------ DATA PROVIDED

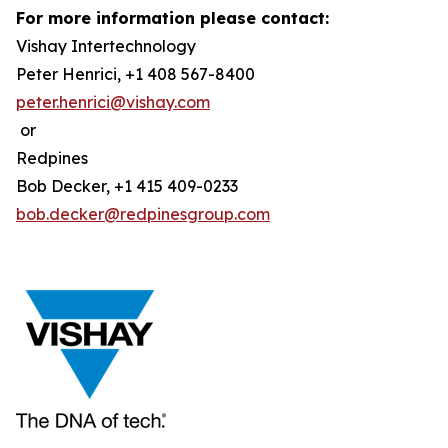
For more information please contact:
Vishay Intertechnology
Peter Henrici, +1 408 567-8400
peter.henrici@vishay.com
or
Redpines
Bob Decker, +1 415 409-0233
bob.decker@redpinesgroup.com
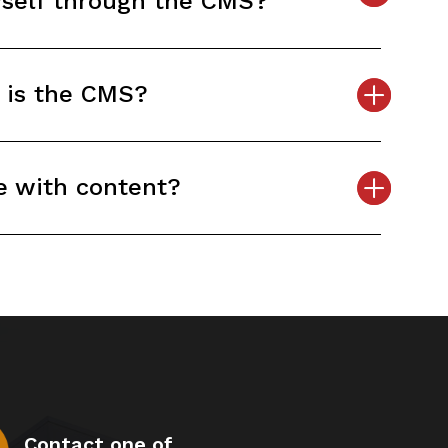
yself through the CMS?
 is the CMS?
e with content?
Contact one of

------------
------ DATA PROVIDED

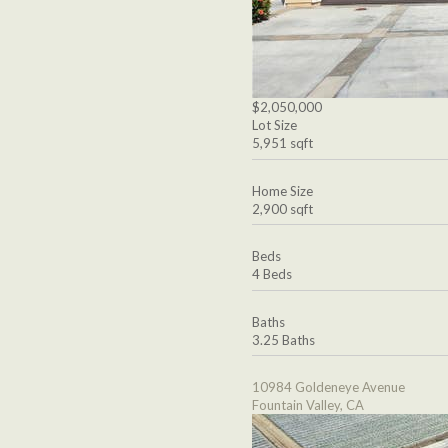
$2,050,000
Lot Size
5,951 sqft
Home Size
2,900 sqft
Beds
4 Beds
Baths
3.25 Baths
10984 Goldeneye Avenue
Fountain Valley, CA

------------

== PROBLEM DESCRIPTION ==
The expected output is the lines above from the one containing "For more information" to the one containing "Contact one of", both ends included, reproduced exactly with every picture left out.

== COMPLETED TASK ==
For more information please contact:
Vishay Intertechnology
Peter Henrici, +1 408 567-8400
peter.henrici@vishay.com
or
Redpines
Bob Decker, +1 415 409-0233
bob.decker@redpinesgroup.com
yself through the CMS?
 is the CMS?
e with content?
Contact one of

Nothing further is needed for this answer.